A federal class action lawsuit has been filed on behalf of thousands of employees at the University of Rochester that the university has not been aggressive enough in trying to make sure that the workers aren’t charged excessive fees for their retirement plan.
The suit was filed by a Pittsburgh-based law firm, Carlson Lynch Sweet Kipela & Carpenter, specifically for Christopher D’Amore, who worked in UR’s IT department for nearly 21 years.
The suit states that he has been paying more than $500 per year to TIAA in service fees when a reasonable fee for administrative services is no more than $50 per year.
The lawsuit claims that the fees for the retirement plan are close to ten times what they should be, and it says that it appears TIAA is willing to reduce its fees if universities will just make the request.
The suit says that the UR retirement plan has over $4.2 billion in assets and that the university failed to leverage its “tremendous bargaining power” to help those participating in the retirement plan.

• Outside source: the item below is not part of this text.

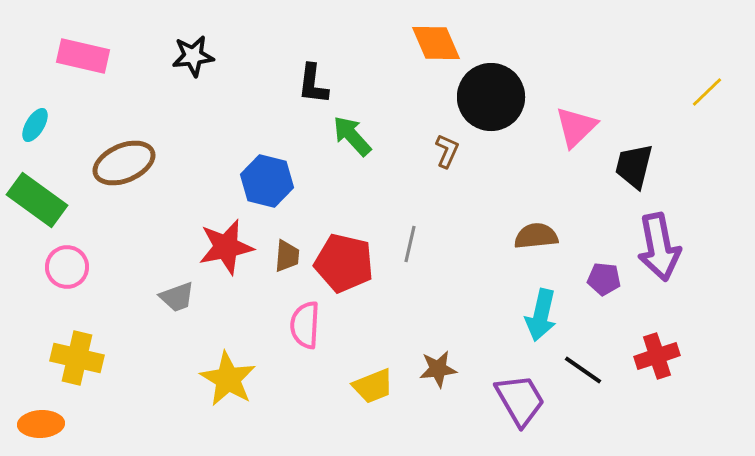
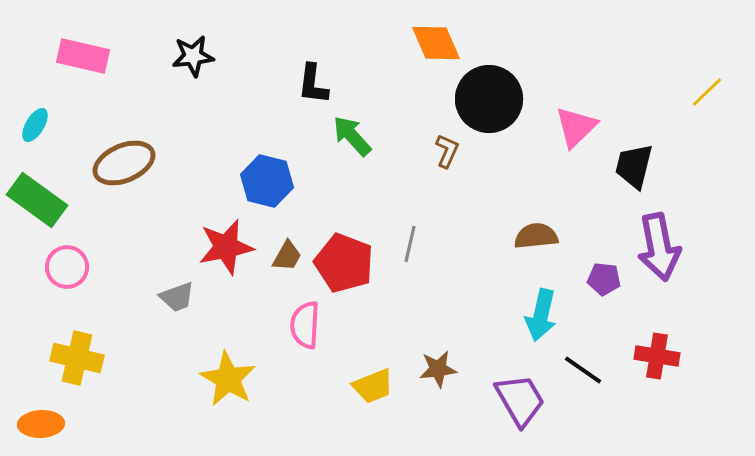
black circle: moved 2 px left, 2 px down
brown trapezoid: rotated 24 degrees clockwise
red pentagon: rotated 8 degrees clockwise
red cross: rotated 27 degrees clockwise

Among other things, the lawsuit seeks to find UR liable to make good to the benefit plan all of the losses that is says resulted from a “breach of fiduciary duty.”
The University of Rochester responded with this statement:
"The plaintiffs’ lawyers in this case have unfortunately gotten many of the facts wrong. In fact, the fee paid to TIAA for its record-keeping and administrative services by the University’s retirement plan is actually below the $50 per-participant fee that the complaint alleges is reasonable. Similarly, the allegations reporting the total amount paid to TIAA and the amount paid by Mr. D’Amore for these services are wrong. The University has been a leader in its work to ensure that its retirement plan assets are prudently managed and the fees charged are competitive and reasonable. "
TIAA gave WXXI News this statement:
“TIAA is proud to have served the University of Rochester and its employees for nearly 100 years with one goal in mind - to provide their employees access to high-quality, low-cost retirement investment options to help ensure their financial security.
We believe the allegations in this suit reflect a fundamental lack of understanding of how TIAA serves participants.”